OpenAI Shut Down Sora — All-In on the ‘Spud’ Model?

March 31, 2026 · Trend

OpenAI announced it’s shutting down Sora. Less than 6 months after launch, the app will close on April 26. The API ends on September 24. “Wasn’t this supposed to be a hot AI video service?” is a fair question. But the reasons behind it are pretty shocking.

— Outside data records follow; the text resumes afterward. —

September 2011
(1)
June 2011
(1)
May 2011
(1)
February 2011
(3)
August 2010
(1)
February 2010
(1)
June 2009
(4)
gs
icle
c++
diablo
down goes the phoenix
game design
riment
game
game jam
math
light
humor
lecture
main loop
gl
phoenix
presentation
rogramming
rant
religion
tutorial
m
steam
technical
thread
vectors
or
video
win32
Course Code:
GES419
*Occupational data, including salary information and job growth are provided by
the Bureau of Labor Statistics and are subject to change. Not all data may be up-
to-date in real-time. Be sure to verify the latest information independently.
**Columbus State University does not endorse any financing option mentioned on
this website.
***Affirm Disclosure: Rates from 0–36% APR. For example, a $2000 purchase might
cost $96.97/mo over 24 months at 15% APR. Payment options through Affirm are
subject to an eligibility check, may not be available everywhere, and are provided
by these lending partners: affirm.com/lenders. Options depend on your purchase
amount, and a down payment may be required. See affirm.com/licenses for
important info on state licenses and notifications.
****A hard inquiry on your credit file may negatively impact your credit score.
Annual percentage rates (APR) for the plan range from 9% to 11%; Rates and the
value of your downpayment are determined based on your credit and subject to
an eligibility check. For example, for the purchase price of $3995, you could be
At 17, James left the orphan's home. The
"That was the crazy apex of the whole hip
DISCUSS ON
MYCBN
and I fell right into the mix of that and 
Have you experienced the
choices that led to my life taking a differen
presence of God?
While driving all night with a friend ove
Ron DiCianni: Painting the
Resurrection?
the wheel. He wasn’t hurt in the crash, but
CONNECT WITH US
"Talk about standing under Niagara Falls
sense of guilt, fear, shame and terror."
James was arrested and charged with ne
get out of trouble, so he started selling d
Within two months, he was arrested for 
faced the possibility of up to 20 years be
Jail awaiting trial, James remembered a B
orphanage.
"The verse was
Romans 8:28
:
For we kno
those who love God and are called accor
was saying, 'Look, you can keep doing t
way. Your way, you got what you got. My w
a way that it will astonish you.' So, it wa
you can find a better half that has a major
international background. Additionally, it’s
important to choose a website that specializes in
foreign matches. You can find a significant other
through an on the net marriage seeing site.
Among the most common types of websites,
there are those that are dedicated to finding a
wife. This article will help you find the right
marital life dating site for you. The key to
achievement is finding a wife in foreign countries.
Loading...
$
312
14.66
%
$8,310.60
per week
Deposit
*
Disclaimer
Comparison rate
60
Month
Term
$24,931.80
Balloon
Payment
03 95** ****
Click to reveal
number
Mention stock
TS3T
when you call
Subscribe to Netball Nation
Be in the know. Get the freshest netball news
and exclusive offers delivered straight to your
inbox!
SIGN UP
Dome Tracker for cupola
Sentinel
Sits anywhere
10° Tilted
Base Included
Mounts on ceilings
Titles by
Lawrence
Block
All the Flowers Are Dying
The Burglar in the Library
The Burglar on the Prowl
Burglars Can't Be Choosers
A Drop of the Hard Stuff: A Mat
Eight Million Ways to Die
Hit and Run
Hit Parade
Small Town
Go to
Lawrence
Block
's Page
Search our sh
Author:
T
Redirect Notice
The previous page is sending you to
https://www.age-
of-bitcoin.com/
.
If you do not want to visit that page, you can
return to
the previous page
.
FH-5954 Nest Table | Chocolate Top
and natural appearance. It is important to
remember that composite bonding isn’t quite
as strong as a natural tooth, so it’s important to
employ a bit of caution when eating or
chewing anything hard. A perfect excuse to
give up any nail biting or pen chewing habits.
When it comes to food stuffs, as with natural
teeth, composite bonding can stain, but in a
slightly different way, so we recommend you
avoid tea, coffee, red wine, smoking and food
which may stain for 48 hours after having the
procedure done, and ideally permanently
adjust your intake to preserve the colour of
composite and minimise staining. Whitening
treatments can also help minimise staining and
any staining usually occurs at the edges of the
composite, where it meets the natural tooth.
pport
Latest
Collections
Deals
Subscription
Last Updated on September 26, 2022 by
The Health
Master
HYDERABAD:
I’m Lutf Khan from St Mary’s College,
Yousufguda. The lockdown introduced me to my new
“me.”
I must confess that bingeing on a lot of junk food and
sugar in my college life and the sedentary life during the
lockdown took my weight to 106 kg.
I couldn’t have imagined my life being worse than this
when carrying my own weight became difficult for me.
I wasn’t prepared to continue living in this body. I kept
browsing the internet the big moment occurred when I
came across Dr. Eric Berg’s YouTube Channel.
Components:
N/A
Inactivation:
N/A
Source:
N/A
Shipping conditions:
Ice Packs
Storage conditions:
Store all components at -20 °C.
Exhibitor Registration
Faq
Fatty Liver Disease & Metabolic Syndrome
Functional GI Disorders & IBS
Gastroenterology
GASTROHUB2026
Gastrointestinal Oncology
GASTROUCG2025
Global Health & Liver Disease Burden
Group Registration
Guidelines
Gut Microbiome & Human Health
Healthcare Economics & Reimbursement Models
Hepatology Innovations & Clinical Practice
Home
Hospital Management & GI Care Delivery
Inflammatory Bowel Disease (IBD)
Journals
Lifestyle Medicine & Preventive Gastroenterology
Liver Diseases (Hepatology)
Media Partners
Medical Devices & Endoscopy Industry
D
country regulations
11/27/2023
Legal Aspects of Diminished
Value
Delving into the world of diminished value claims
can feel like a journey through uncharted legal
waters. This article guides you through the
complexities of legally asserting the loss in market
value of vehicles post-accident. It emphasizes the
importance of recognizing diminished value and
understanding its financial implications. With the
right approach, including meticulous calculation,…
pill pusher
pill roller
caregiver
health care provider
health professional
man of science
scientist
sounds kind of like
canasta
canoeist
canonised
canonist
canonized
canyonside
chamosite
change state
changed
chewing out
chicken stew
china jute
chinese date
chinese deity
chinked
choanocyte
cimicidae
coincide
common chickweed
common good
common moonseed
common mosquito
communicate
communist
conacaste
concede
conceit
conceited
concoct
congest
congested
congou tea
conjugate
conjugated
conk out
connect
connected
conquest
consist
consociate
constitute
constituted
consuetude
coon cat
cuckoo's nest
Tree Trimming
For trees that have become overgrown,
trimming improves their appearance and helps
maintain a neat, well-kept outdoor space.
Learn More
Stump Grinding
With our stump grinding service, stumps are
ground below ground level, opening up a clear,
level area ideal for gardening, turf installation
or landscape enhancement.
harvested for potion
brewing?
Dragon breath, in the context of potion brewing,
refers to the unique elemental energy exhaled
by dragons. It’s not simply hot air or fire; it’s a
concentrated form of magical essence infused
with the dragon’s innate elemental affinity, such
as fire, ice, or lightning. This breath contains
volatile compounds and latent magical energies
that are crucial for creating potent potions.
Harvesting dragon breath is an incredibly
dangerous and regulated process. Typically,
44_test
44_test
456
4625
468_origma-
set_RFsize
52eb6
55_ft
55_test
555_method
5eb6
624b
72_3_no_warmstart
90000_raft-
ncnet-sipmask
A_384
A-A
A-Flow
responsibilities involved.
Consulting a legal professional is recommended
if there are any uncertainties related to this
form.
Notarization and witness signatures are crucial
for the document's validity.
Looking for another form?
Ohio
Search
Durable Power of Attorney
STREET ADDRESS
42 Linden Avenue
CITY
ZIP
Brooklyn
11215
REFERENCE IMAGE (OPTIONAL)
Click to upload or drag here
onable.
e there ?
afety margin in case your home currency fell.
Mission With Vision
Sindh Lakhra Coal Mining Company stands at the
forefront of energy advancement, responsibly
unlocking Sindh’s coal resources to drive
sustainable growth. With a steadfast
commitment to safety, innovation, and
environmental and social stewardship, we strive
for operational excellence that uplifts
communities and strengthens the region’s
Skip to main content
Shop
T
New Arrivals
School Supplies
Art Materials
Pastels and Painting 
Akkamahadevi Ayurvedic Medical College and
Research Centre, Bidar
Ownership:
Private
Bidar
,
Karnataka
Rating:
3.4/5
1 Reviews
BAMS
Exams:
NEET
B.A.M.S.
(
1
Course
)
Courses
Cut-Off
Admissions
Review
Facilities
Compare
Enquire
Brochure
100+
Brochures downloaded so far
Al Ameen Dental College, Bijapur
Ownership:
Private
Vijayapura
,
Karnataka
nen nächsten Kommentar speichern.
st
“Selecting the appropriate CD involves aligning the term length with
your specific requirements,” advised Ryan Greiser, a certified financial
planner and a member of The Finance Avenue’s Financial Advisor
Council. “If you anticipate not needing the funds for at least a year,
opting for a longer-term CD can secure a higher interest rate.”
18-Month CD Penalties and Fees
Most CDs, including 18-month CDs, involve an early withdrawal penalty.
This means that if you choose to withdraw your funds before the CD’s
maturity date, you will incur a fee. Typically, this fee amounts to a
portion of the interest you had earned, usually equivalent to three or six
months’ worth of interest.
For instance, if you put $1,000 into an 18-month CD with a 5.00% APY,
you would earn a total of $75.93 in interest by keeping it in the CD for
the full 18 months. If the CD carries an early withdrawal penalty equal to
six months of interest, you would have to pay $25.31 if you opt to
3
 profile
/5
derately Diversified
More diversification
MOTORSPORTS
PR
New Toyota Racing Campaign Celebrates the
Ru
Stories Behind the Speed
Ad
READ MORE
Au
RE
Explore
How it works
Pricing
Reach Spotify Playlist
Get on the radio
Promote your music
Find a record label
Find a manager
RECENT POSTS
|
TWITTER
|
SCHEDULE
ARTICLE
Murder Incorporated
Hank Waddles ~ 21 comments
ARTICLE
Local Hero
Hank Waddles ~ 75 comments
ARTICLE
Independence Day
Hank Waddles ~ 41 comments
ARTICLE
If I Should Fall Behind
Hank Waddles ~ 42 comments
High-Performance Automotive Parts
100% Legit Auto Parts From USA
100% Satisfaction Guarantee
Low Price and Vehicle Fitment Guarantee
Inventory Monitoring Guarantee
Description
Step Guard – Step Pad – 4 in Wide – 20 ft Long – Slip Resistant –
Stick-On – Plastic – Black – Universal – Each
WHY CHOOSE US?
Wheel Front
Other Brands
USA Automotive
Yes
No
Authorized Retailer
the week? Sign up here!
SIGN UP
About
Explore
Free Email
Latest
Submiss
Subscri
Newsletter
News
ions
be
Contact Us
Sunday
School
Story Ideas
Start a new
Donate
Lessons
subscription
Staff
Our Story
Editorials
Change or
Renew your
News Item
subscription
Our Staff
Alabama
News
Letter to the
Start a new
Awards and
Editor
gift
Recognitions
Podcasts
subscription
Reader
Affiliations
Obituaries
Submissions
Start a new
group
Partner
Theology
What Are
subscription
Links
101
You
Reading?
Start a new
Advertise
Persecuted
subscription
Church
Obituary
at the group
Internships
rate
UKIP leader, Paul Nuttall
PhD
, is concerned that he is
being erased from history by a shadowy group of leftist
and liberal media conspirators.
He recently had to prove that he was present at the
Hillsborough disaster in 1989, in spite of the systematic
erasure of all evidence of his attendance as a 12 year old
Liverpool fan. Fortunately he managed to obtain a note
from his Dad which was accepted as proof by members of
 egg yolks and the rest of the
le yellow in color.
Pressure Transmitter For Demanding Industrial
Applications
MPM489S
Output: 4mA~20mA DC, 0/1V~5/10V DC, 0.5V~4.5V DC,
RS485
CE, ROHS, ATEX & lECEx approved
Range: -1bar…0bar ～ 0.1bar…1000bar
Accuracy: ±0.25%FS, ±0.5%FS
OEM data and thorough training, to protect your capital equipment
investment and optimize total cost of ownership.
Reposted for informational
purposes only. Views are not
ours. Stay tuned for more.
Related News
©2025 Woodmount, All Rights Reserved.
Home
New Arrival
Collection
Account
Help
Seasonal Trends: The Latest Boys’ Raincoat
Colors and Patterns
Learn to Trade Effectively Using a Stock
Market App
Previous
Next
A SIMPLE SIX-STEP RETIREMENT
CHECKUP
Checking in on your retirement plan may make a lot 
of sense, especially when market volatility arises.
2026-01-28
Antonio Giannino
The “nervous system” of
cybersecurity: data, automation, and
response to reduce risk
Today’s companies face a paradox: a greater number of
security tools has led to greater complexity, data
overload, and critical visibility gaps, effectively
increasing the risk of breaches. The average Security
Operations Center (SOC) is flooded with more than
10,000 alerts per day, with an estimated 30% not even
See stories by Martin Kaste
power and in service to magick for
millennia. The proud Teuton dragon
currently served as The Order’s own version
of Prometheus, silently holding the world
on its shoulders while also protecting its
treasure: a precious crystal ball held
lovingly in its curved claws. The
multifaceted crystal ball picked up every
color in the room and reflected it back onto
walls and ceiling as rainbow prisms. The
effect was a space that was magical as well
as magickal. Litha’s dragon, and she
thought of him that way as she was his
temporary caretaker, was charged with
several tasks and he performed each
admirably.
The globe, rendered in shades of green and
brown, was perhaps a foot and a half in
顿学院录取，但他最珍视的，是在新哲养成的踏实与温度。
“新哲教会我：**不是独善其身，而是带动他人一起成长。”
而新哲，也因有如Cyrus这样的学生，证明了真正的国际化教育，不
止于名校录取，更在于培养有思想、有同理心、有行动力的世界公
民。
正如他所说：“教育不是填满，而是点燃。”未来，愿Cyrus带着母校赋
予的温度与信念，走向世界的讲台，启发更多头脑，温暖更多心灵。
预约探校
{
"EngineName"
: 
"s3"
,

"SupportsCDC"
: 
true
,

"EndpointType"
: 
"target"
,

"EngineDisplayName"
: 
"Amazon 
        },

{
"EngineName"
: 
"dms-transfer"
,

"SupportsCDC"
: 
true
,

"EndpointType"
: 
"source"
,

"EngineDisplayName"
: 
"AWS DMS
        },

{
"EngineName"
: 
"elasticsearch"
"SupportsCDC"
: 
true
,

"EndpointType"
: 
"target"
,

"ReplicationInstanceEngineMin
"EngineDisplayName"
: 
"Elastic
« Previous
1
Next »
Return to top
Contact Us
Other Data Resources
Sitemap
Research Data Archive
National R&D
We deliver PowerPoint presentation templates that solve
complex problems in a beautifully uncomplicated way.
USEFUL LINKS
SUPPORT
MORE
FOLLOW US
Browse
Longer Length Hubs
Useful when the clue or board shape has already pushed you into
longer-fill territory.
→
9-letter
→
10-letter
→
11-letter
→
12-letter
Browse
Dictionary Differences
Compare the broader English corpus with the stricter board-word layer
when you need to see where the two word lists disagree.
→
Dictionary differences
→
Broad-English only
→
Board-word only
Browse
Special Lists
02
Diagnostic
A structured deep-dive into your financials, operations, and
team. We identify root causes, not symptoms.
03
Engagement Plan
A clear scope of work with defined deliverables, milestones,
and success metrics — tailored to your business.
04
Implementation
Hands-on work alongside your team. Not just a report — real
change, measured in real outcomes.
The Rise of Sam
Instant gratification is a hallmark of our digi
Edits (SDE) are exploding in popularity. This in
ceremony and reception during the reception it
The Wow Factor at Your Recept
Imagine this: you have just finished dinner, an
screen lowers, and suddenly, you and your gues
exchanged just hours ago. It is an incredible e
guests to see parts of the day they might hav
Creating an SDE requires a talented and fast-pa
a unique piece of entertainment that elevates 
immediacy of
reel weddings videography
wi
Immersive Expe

OpenAI just finished training their next model, internally called ‘Spud.’ Sam Altman told employees directly: “In a few weeks, a model that can accelerate the entire economy will arrive.” Shutting down Sora was a decision to redirect all computing resources to this model. They also renamed the product organization to ‘AGI Deployment.’ And the video data Sora accumulated is being repurposed for robot AI training.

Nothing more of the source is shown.